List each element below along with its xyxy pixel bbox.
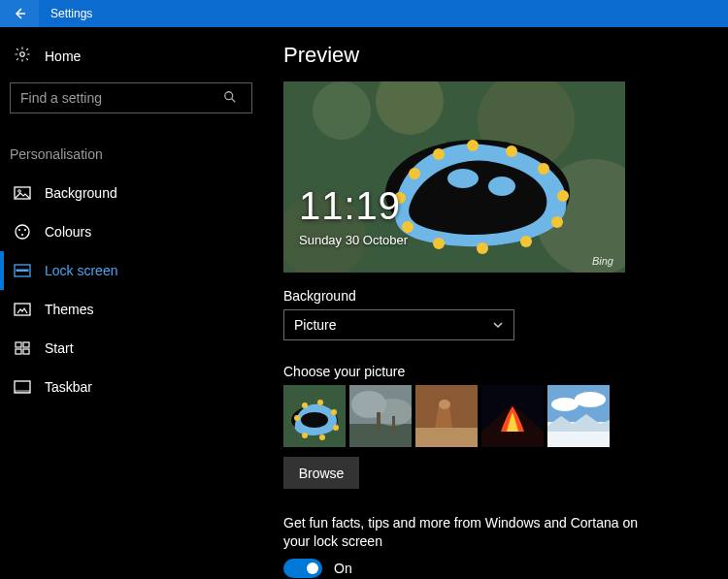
svg-point-30 — [506, 145, 517, 157]
category-label: Personalisation — [10, 146, 254, 162]
picture-thumb-5[interactable] — [547, 385, 610, 447]
svg-point-47 — [302, 433, 308, 438]
svg-point-32 — [557, 190, 569, 202]
svg-point-24 — [447, 169, 479, 188]
nav-taskbar[interactable]: Taskbar — [10, 368, 254, 406]
svg-point-4 — [16, 225, 29, 239]
svg-point-45 — [333, 425, 339, 431]
themes-icon — [14, 303, 31, 316]
svg-rect-53 — [392, 416, 395, 432]
svg-rect-13 — [16, 349, 21, 354]
nav-label: Start — [45, 340, 74, 356]
svg-point-6 — [24, 229, 26, 231]
dropdown-value: Picture — [294, 317, 337, 333]
fun-facts-label: Get fun facts, tips and more from Window… — [283, 514, 662, 551]
svg-rect-14 — [23, 349, 29, 354]
search-input[interactable] — [10, 82, 252, 113]
preview-date: Sunday 30 October — [299, 233, 408, 247]
svg-rect-9 — [17, 270, 28, 272]
svg-point-28 — [433, 148, 445, 160]
svg-point-3 — [18, 190, 21, 193]
toggle-state: On — [334, 561, 352, 576]
back-arrow-icon — [12, 6, 27, 21]
fun-facts-toggle[interactable] — [283, 559, 322, 578]
lock-screen-preview: 11:19 Sunday 30 October Bing — [283, 81, 625, 273]
choose-picture-label: Choose your picture — [283, 364, 728, 379]
nav-label: Background — [45, 185, 117, 201]
lock-screen-icon — [14, 264, 31, 277]
svg-point-25 — [488, 177, 515, 196]
svg-rect-10 — [15, 304, 30, 315]
svg-point-0 — [20, 52, 25, 57]
svg-point-33 — [551, 216, 563, 228]
nav-label: Colours — [45, 224, 91, 240]
image-source: Bing — [592, 255, 613, 267]
page-title: Preview — [283, 43, 728, 68]
svg-point-46 — [319, 434, 325, 440]
svg-point-40 — [301, 412, 328, 428]
nav-label: Lock screen — [45, 263, 117, 278]
chevron-down-icon — [492, 319, 504, 331]
nav-lock-screen[interactable]: Lock screen — [10, 251, 254, 290]
home-label: Home — [45, 48, 81, 64]
nav-start[interactable]: Start — [10, 329, 254, 368]
svg-rect-16 — [15, 390, 30, 393]
picture-thumb-3[interactable] — [415, 385, 478, 447]
svg-point-36 — [433, 238, 445, 249]
picture-thumb-1[interactable] — [283, 385, 346, 447]
palette-icon — [14, 223, 31, 241]
svg-point-31 — [538, 163, 549, 175]
svg-point-41 — [294, 415, 300, 421]
nav-background[interactable]: Background — [10, 174, 254, 212]
nav-label: Taskbar — [45, 379, 92, 395]
background-dropdown[interactable]: Picture — [283, 309, 514, 340]
gear-icon — [14, 46, 31, 67]
svg-point-44 — [331, 409, 337, 415]
svg-point-7 — [21, 234, 23, 236]
nav-label: Themes — [45, 302, 94, 317]
svg-rect-12 — [23, 342, 29, 347]
svg-point-37 — [402, 221, 414, 233]
taskbar-icon — [14, 380, 31, 394]
picture-thumb-4[interactable] — [481, 385, 544, 447]
preview-time: 11:19 — [299, 184, 401, 228]
svg-point-27 — [409, 168, 420, 179]
nav-themes[interactable]: Themes — [10, 290, 254, 329]
svg-rect-55 — [415, 428, 478, 447]
svg-point-35 — [477, 242, 488, 254]
svg-point-61 — [575, 392, 606, 407]
background-label: Background — [283, 288, 728, 304]
home-link[interactable]: Home — [10, 40, 254, 77]
start-icon — [14, 341, 31, 355]
window-title: Settings — [39, 7, 92, 20]
browse-button[interactable]: Browse — [283, 457, 359, 489]
svg-rect-11 — [16, 342, 21, 347]
svg-point-60 — [551, 398, 579, 411]
svg-point-29 — [467, 140, 479, 151]
svg-point-34 — [520, 236, 532, 247]
svg-point-18 — [313, 81, 371, 140]
picture-icon — [14, 186, 31, 200]
svg-point-43 — [317, 400, 323, 405]
svg-point-5 — [18, 229, 20, 231]
svg-rect-52 — [377, 412, 381, 432]
picture-thumb-2[interactable] — [349, 385, 412, 447]
svg-point-56 — [439, 400, 450, 409]
svg-point-42 — [302, 402, 308, 408]
back-button[interactable] — [0, 0, 39, 27]
nav-colours[interactable]: Colours — [10, 212, 254, 251]
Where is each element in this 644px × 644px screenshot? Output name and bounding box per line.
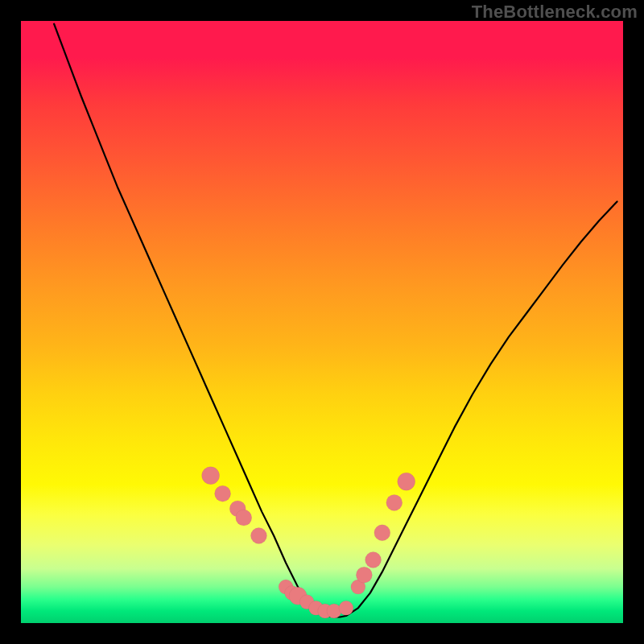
watermark-text: TheBottleneck.com <box>472 2 638 23</box>
scatter-dot <box>339 601 353 615</box>
scatter-dots <box>202 467 415 618</box>
scatter-dot <box>398 473 415 490</box>
scatter-dot <box>374 525 390 541</box>
scatter-dot <box>202 467 220 485</box>
scatter-dot <box>236 510 252 526</box>
scatter-dot <box>386 494 402 510</box>
chart-svg <box>21 21 623 623</box>
plot-area <box>21 21 623 623</box>
scatter-dot <box>365 551 382 568</box>
scatter-dot <box>215 485 231 502</box>
scatter-dot <box>356 567 372 583</box>
chart-frame: TheBottleneck.com <box>0 0 644 644</box>
scatter-dot <box>250 528 266 544</box>
bottleneck-curve <box>54 24 617 617</box>
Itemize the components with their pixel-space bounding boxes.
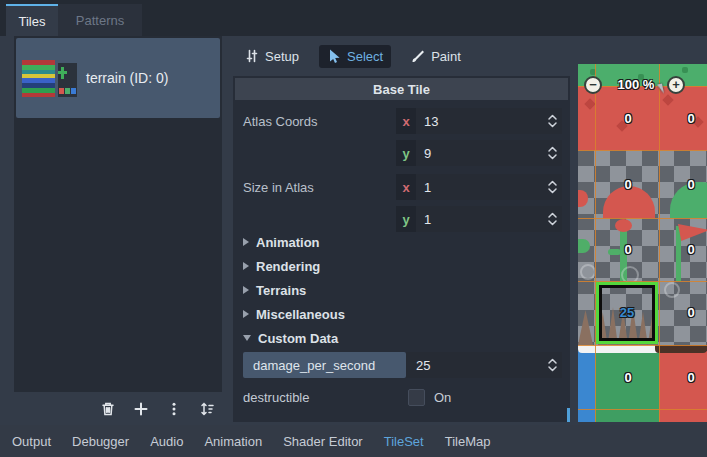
tile-value: 0 — [624, 111, 631, 126]
destructible-label: destructible — [243, 390, 396, 405]
section-miscellaneous-label: Miscellaneous — [256, 307, 345, 322]
inspector-scrollbar[interactable] — [567, 408, 570, 422]
atlas-coords-y-value: 9 — [424, 146, 431, 161]
atlas-wave-white — [578, 345, 660, 353]
size-in-atlas-x-value: 1 — [424, 180, 431, 195]
size-in-atlas-label: Size in Atlas — [243, 180, 396, 195]
size-in-atlas-x-spinner[interactable] — [544, 174, 560, 200]
tile-atlas-view[interactable]: 0 0 0 0 0 0 25 0 0 0 − 100 % + — [578, 64, 707, 422]
damage-per-second-field[interactable]: 25 — [406, 352, 562, 378]
axis-x-chip: x — [396, 108, 416, 134]
add-source-button[interactable] — [132, 400, 150, 418]
atlas-coords-y-editor: y 9 — [396, 140, 562, 166]
atlas-wave-brown — [655, 345, 707, 353]
atlas-coords-x-row: Atlas Coords x 13 — [243, 108, 562, 134]
section-rendering-label: Rendering — [256, 259, 320, 274]
atlas-coords-y-spinner[interactable] — [544, 140, 560, 166]
size-in-atlas-y-field[interactable]: 1 — [416, 206, 562, 232]
kebab-menu-icon — [166, 401, 182, 417]
size-in-atlas-y-value: 1 — [424, 212, 431, 227]
tile-mode-toolbar: Setup Select Paint — [237, 42, 469, 70]
paint-brush-icon — [411, 49, 425, 63]
axis-y-chip: y — [396, 206, 416, 232]
tileset-thumbnail-sheet1 — [22, 60, 55, 97]
section-terrains[interactable]: Terrains — [237, 278, 566, 302]
damage-per-second-spinner[interactable] — [544, 352, 560, 378]
tile-value: 0 — [687, 305, 694, 320]
size-in-atlas-x-field[interactable]: 1 — [416, 174, 562, 200]
tile-sources-toolbar — [14, 392, 222, 425]
bottom-tab-tilemap[interactable]: TileMap — [445, 434, 491, 449]
destructible-checkbox[interactable] — [408, 389, 425, 406]
bottom-tab-output[interactable]: Output — [12, 434, 51, 449]
setup-sliders-icon — [245, 49, 259, 63]
section-rendering[interactable]: Rendering — [237, 254, 566, 278]
atlas-coords-x-value: 13 — [424, 114, 438, 129]
bottom-tab-animation[interactable]: Animation — [204, 434, 262, 449]
atlas-water-tile — [578, 351, 595, 422]
tile-value: 0 — [687, 111, 694, 126]
size-in-atlas-x-row: Size in Atlas x 1 — [243, 174, 562, 200]
base-tile-header: Base Tile — [235, 78, 568, 100]
delete-source-button[interactable] — [99, 400, 117, 418]
chevron-right-icon — [243, 262, 249, 270]
select-mode-button[interactable]: Select — [319, 45, 391, 68]
spinner-icon — [547, 211, 558, 227]
trash-icon — [100, 401, 116, 417]
section-animation[interactable]: Animation — [237, 230, 566, 254]
bottom-tab-shader-editor[interactable]: Shader Editor — [283, 434, 363, 449]
tile-source-item-terrain[interactable]: terrain (ID: 0) — [16, 38, 220, 118]
atlas-coords-y-field[interactable]: 9 — [416, 140, 562, 166]
tile-source-label: terrain (ID: 0) — [86, 70, 168, 86]
tile-value: 0 — [624, 370, 631, 385]
atlas-plant-flower — [615, 219, 632, 232]
bottom-tab-debugger[interactable]: Debugger — [72, 434, 129, 449]
atlas-coords-y-row: y 9 — [243, 140, 562, 166]
spinner-icon — [547, 179, 558, 195]
atlas-red-tile — [659, 351, 707, 422]
damage-per-second-value: 25 — [416, 358, 430, 373]
paint-mode-button[interactable]: Paint — [403, 45, 469, 68]
chevron-right-icon — [243, 310, 249, 318]
tileset-thumbnail — [22, 60, 77, 97]
sort-icon — [199, 401, 215, 417]
section-animation-label: Animation — [256, 235, 320, 250]
minus-icon: − — [589, 77, 597, 92]
tileset-tab-strip: Tiles Patterns — [0, 0, 707, 36]
bottom-tab-audio[interactable]: Audio — [150, 434, 183, 449]
damage-per-second-label[interactable]: damage_per_second — [243, 352, 406, 378]
size-in-atlas-x-editor: x 1 — [396, 174, 562, 200]
zoom-out-button[interactable]: − — [584, 76, 602, 94]
tileset-thumbnail-sheet2 — [58, 63, 77, 97]
tab-patterns-label: Patterns — [76, 13, 124, 28]
setup-mode-button[interactable]: Setup — [237, 45, 307, 68]
spinner-icon — [547, 357, 558, 373]
source-menu-button[interactable] — [165, 400, 183, 418]
setup-mode-label: Setup — [265, 49, 299, 64]
atlas-coords-x-spinner[interactable] — [544, 108, 560, 134]
select-mode-label: Select — [347, 49, 383, 64]
destructible-row: destructible On — [243, 384, 562, 410]
axis-y-chip: y — [396, 140, 416, 166]
destructible-on-label: On — [434, 390, 451, 405]
section-miscellaneous[interactable]: Miscellaneous — [237, 302, 566, 326]
section-custom-data-label: Custom Data — [258, 331, 338, 346]
select-cursor-icon — [327, 49, 341, 63]
godot-tileset-editor: Tiles Patterns terrain (ID: 0) — [0, 0, 707, 457]
sort-sources-button[interactable] — [198, 400, 216, 418]
tile-value: 0 — [687, 370, 694, 385]
tab-tiles[interactable]: Tiles — [6, 4, 58, 36]
bottom-tab-tileset[interactable]: TileSet — [384, 434, 424, 449]
plus-icon — [133, 401, 149, 417]
zoom-in-button[interactable]: + — [667, 76, 685, 94]
section-custom-data[interactable]: Custom Data — [237, 326, 566, 350]
paint-mode-label: Paint — [431, 49, 461, 64]
base-tile-header-label: Base Tile — [373, 82, 430, 97]
selected-tile-outline[interactable] — [596, 282, 658, 344]
size-in-atlas-y-spinner[interactable] — [544, 206, 560, 232]
tile-sources-list: terrain (ID: 0) — [14, 36, 222, 392]
tab-patterns[interactable]: Patterns — [58, 4, 142, 36]
spinner-icon — [547, 113, 558, 129]
atlas-coords-x-field[interactable]: 13 — [416, 108, 562, 134]
tile-value: 0 — [624, 242, 631, 257]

What needs to be done: Collect every line above that contains the word "Sunday".

Answer box:
preview-date: Sunday 30 October — [299, 233, 408, 247]
lock-screen-preview: 11:19 Sunday 30 October Bing — [283, 81, 625, 273]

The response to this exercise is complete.